The plant pots were produced by injection moulding at an industrial scale by LCI/FEMTO Engineering, San Casciano, in Val di Pesa, Italy. The demonstrators were moulded with a Negri Bossi P75 Injection moulding machine (Cologno Monzese, MI, Italy). The injection machine presents 4 extruder zones with control of the temperature profile. The extruder operating conditions adopted for all the formulations were 160/170/170/170 °C.

2.5. Compost Degradation Tests

The developed biocomposite pots based on PBSA/PHBV and PBSA/PHBV/15% insect exoskeleton powder were produced from polymers that were already certified according to EN 13432 [16], with the optional addition of insect exoskeleton material. The insect exoskeleton filler was not chemically modified and did not contain any additional organic additive in a concentration above 1% (dry weight), and the total sum of these organic constituents without a determined biodegradability did not exceed 5%. In this case, disintegration was studiedto attest to the compostability according to EN13432 [16]. The disintegration of the demonstration PBSA/PHBV pot (1.55 mm bottom, 1.56 mm sidewall) and PBSA/PHBV/15% insect exoskeleton powder pot (1.52 mm bottom, 1.60 mm sidewall) was qualitatively tested according to ISO 16929 [35]. The thickness is an important characteristic, as a high thickness will impact the disintegration rate negatively. The pilot-scale aerobic composting test simulated as closely as possible a real and complete composting process in composting bins of 200 L. The pots both had a height of 15 cm and bottom diameter of 14 cm and were cut into pieces of 5 cm × 5 cm. They were added to a mixture of fresh Vegetable, Garden, and Fruit waste (VGF) and structural material and introduced in an insulated composting bin, after which composting spontaneously started. Like in full-scale composting, inoculation and temperature increases happen spontaneously. During the composting, the contents of the vessels were turned manually, at which time the test item was retrieved and visually evaluated. The fresh biowaste was derived from a separately collected organic fraction of municipal solid waste, which was obtained from the waste treatment plant of Erembodegem, Belgium. The biowaste at the start should have a moisture content and a volatile solids content of the total solids (TSs) of more than 50% and a pH above 5. From

Table 2. Characteristics of the biowaste at the start of the composting.

Characteristics	Biowaste
Total solids (TSs, %)	26.9
Moisture content (%)	73.1
Volatile solids (VSs, % of TSs)	85.3
Ash content (% of TSs)	14.7
pH	5.6
Electrical conductivity (EC, µS/cm)	3990
Volatile fatty acids (VFAs, g/L)	2.6
NOx--N (mg/L)	<10.0
NH4+-N (mg/L)	528
Total N (g/kg TS)	15.4
C/N	28

, it can be observed that these requirements were fulfilled. The biowaste contained a moisture content of 73.1% and a volatile solids content of 85.3% of the TSs. At the start, a pH of 5.6 was measured, and after 1.7 weeks of composting, the pH had increased to above 8.5. Furthermore, the C/N ratio of the biowaste at the start should preferably be between 20 and 30. An optimal C/N ratio of 28 was found for the biowaste.
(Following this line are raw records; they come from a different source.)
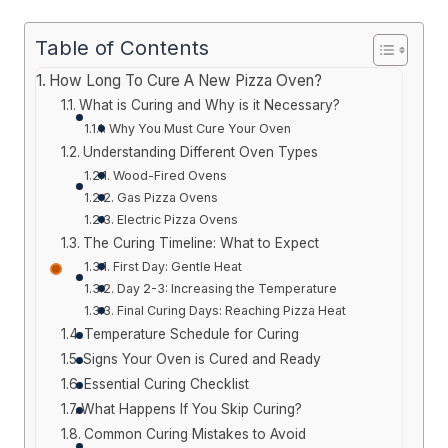
Table of Contents
How Long To Cure A New Pizza Oven?
What is Curing and Why is it Necessary?
Why You Must Cure Your Oven
Understanding Different Oven Types
Wood-Fired Ovens
Gas Pizza Ovens
Electric Pizza Ovens
The Curing Timeline: What to Expect
First Day: Gentle Heat
Day 2-3: Increasing the Temperature
Final Curing Days: Reaching Pizza Heat
Temperature Schedule for Curing
Signs Your Oven is Cured and Ready
Essential Curing Checklist
What Happens If You Skip Curing?
Common Curing Mistakes to Avoid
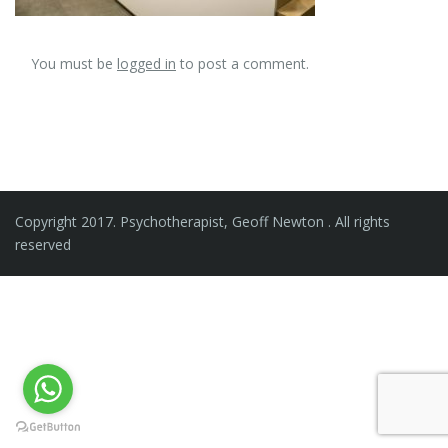
You must be
logged in
to post a comment.
Copyright 2017. Psychotherapist, Geoff Newton . All rights
reserved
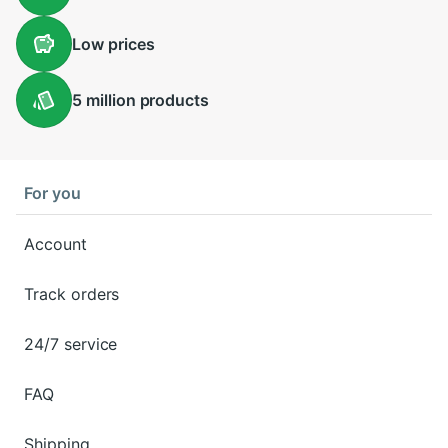
Low
prices
5 million
products
For you
Account
Track orders
24/7 service
FAQ
Shipping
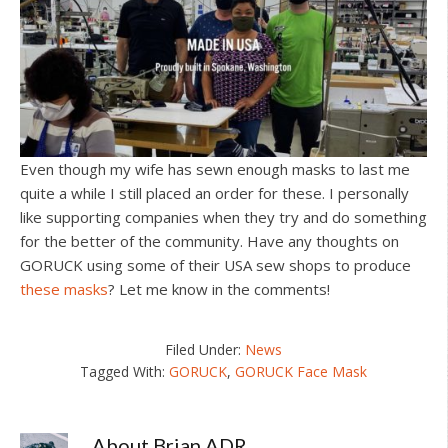
Even though my wife has sewn enough masks to last me
quite a while I still placed an order for these. I personally
like supporting companies when they try and do something
for the better of the community. Have any thoughts on
GORUCK using some of their USA sew shops to produce
these masks
? Let me know in the comments!
Filed Under:
News
Tagged With:
GORUCK
,
GORUCK Face Mask
About
Brian ADR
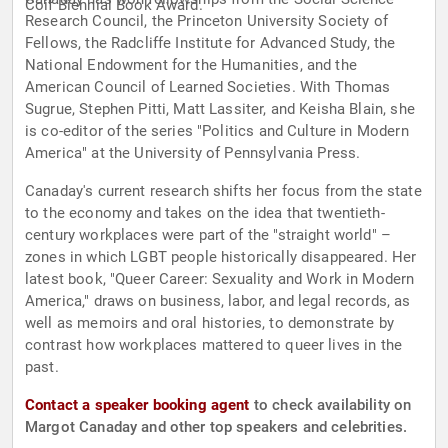
Coif Biennial Book Award.
Research Council, the Princeton University Society of
Fellows, the Radcliffe Institute for Advanced Study, the
National Endowment for the Humanities, and the
American Council of Learned Societies. With Thomas
Sugrue, Stephen Pitti, Matt Lassiter, and Keisha Blain, she
is co-editor of the series "Politics and Culture in Modern
America" at the University of Pennsylvania Press.
Canaday's current research shifts her focus from the state
to the economy and takes on the idea that twentieth-
century workplaces were part of the "straight world" –
zones in which LGBT people historically disappeared. Her
latest book, "Queer Career: Sexuality and Work in Modern
America," draws on business, labor, and legal records, as
well as memoirs and oral histories, to demonstrate by
contrast how workplaces mattered to queer lives in the
past.
Contact a speaker booking agent
to check availability on
Margot Canaday and other top speakers and celebrities.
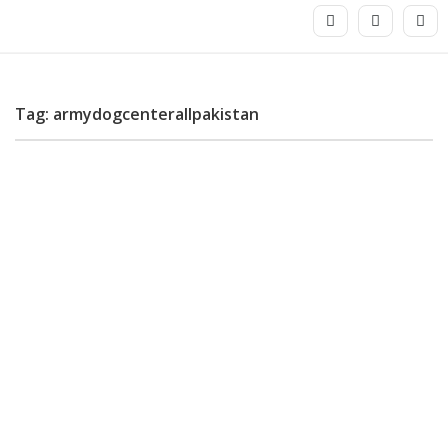
Tag: armydogcenterallpakistan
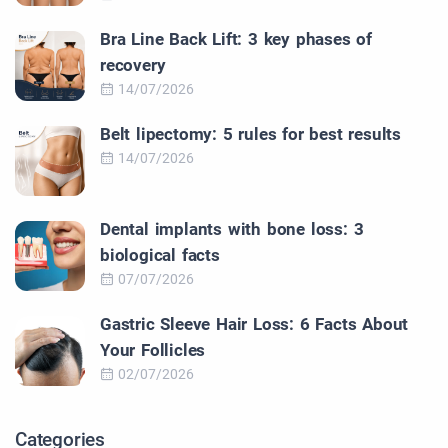
Bra Line Back Lift: 3 key phases of
recovery
14/07/2026
Belt lipectomy: 5 rules for best results
14/07/2026
Dental implants with bone loss: 3
biological facts
07/07/2026
Gastric Sleeve Hair Loss: 6 Facts About
Your Follicles
02/07/2026
Categories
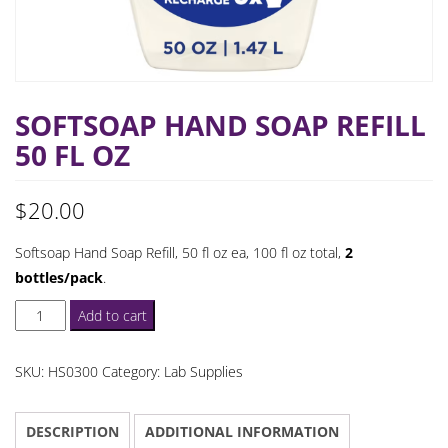
SOFTSOAP HAND SOAP REFILL
50 FL OZ
$
20.00
Softsoap Hand Soap Refill, 50 fl oz ea, 100 fl oz total,
2
bottles/pack
.
Softsoap
Add to cart
Hand
Soap
SKU:
HS0300
Category:
Lab Supplies
Refill
50
DESCRIPTION
ADDITIONAL INFORMATION
fl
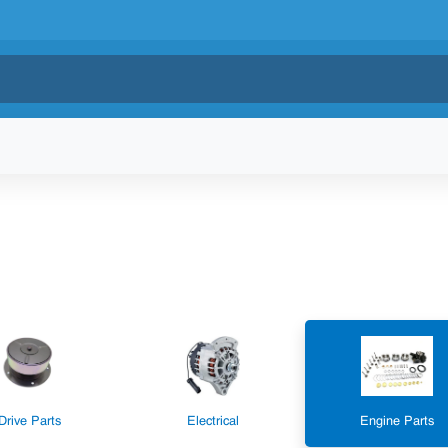
Drive Parts
Electrical
Engine Parts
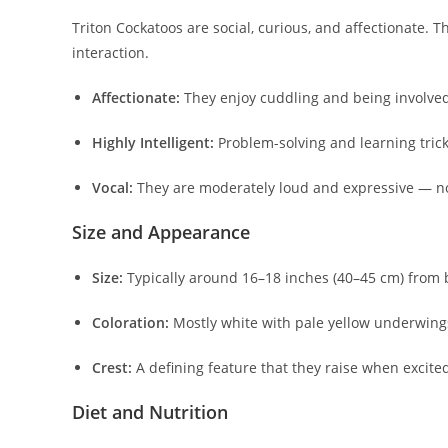
Triton Cockatoos are social, curious, and affectionate.
interaction.
Affectionate:
They enjoy cuddling and being involved 
Highly Intelligent:
Problem-solving and learning trick
Vocal:
They are moderately loud and expressive — not
Size and Appearance
Size:
Typically around 16–18 inches (40–45 cm) from be
Coloration:
Mostly white with pale yellow underwings
Crest:
A defining feature that they raise when excited
Diet and Nutrition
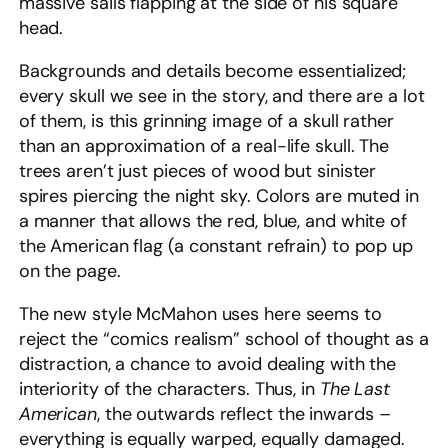
massive sails flapping at the side of his square
head.
Backgrounds and details become essentialized;
every skull we see in the story, and there are a lot
of them, is this grinning image of a skull rather
than an approximation of a real-life skull. The
trees aren’t just pieces of wood but sinister
spires piercing the night sky. Colors are muted in
a manner that allows the red, blue, and white of
the American flag (a constant refrain) to pop up
on the page.
The new style McMahon uses here seems to
reject the “comics realism” school of thought as a
distraction, a chance to avoid dealing with the
interiority of the characters. Thus, in
The Last
American
,
the outwards reflect the inwards –
everything is equally warped, equally damaged.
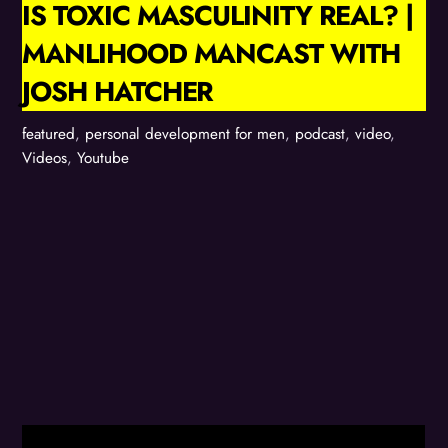
IS TOXIC MASCULINITY REAL? |
MANLIHOOD MANCAST WITH
JOSH HATCHER
featured
,
personal development for men
,
podcast
,
video
,
Videos
,
Youtube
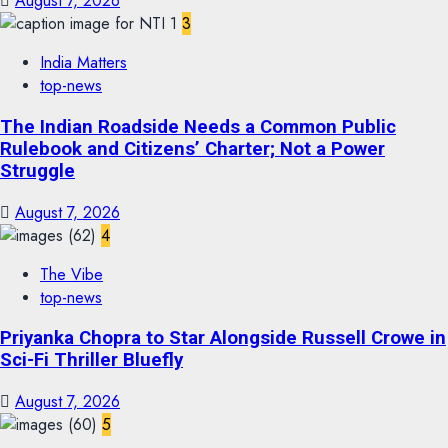
August 7, 2026
3
India Matters
top-news
The Indian Roadside Needs a Common Public
Rulebook and Citizens’ Charter; Not a Power
Struggle
August 7, 2026
4
The Vibe
top-news
Priyanka Chopra to Star Alongside Russell Crowe in
Sci-Fi Thriller Bluefly
August 7, 2026
5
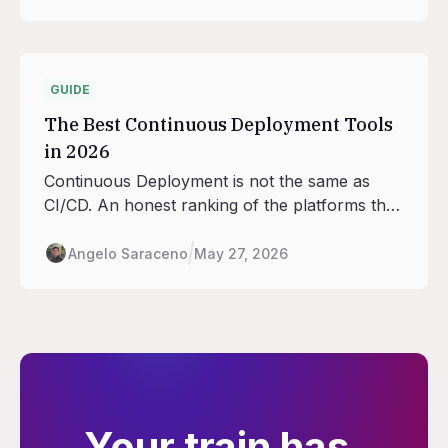
regions Railway runs in as the anchor.
GUIDE
The Best Continuous Deployment Tools
in 2026
Continuous Deployment is not the same as
CI/CD. An honest ranking of the platforms that
handle the deploy half: rollouts, traffic shifting,
rollback, environment promotion.
Angelo Saraceno
May 27, 2026
Your train has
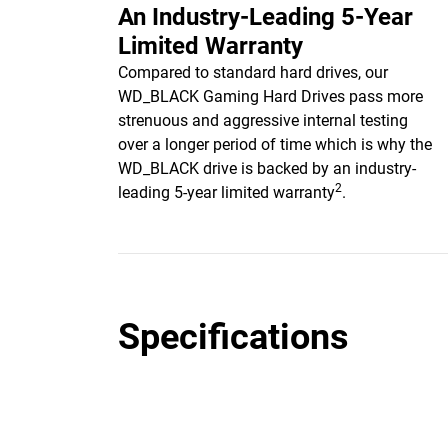
An Industry-Leading 5-Year
Limited Warranty
Compared to standard hard drives, our
WD_BLACK Gaming Hard Drives pass more
strenuous and aggressive internal testing
over a longer period of time which is why the
WD_BLACK drive is backed by an industry-
2
leading 5-year limited warranty
.
Specifications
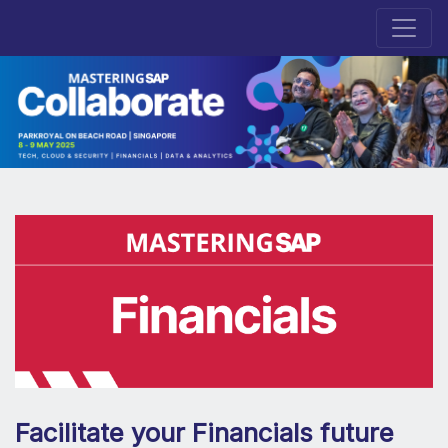
Facilitate your Financials future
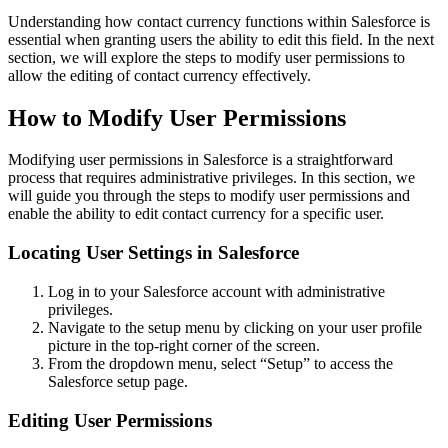
Understanding how contact currency functions within Salesforce is
essential when granting users the ability to edit this field. In the next
section, we will explore the steps to modify user permissions to
allow the editing of contact currency effectively.
How to Modify User Permissions
Modifying user permissions in Salesforce is a straightforward
process that requires administrative privileges. In this section, we
will guide you through the steps to modify user permissions and
enable the ability to edit contact currency for a specific user.
Locating User Settings in Salesforce
Log in to your Salesforce account with administrative
privileges.
Navigate to the setup menu by clicking on your user profile
picture in the top-right corner of the screen.
From the dropdown menu, select “Setup” to access the
Salesforce setup page.
Editing User Permissions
Figure 1 shows the temperature evolution during the composting process and the prescribed temperature conditions. Each time the temperature criteria were not fulfilled, action was taken to maintain optimal temperature conditions. Also, during the composting process, the bin was placed in different incubation rooms (at ambient temperature, at 40 °C, and at 45 °C) to maintain optimal temperature conditions during the different time periods.

Elevated temperatures during the composting process were also caused by the turning of the contents of the bin, during which air channels and fungal flakes were broken up, and the moisture, microbiota, and substrate were divided evenly. As such, optimal composting conditions were re-established, which resulted in higher activity and a temperature increase. The temperature profile showed an initial thermophilic phase and a mesophilic continuation, which is representative of industrial composting, and therefore, it can be concluded that the temperature conditions were fulfilled. The oxygen concentration in the exhaust air always remained above 10%. As such, good aerobic conditions were guaranteed.

3. Discussion

3.1. Thermal Analysis of Composites

The thermal properties of biocomposites can be significantly influenced by the process of melt blending the polymers and incorporating the biomass fillers. To comprehensively evaluate these effects, we conducted a thermogravimetric analysis (TGA), as reported in Figure 2.

The PBSA/PHBV blend and the biocomposites that contained insect exoskeleton fillers at concentrations of 5%, 10%, and 15% by weight exhibited a distinctive two-stage degradation pattern. In this thermal process, the initial peak degradation temperature could be attributed to the PHBV, while the subsequent peak degradation temperature corresponded to the PBSA. These findings are in line with what was observed in previous research [36,37]. Notably, the thermal decomposition of the filler, which in this case consisted of insect exoskeletons, exhibited a distinctive one-step degradation process at about 200 °C.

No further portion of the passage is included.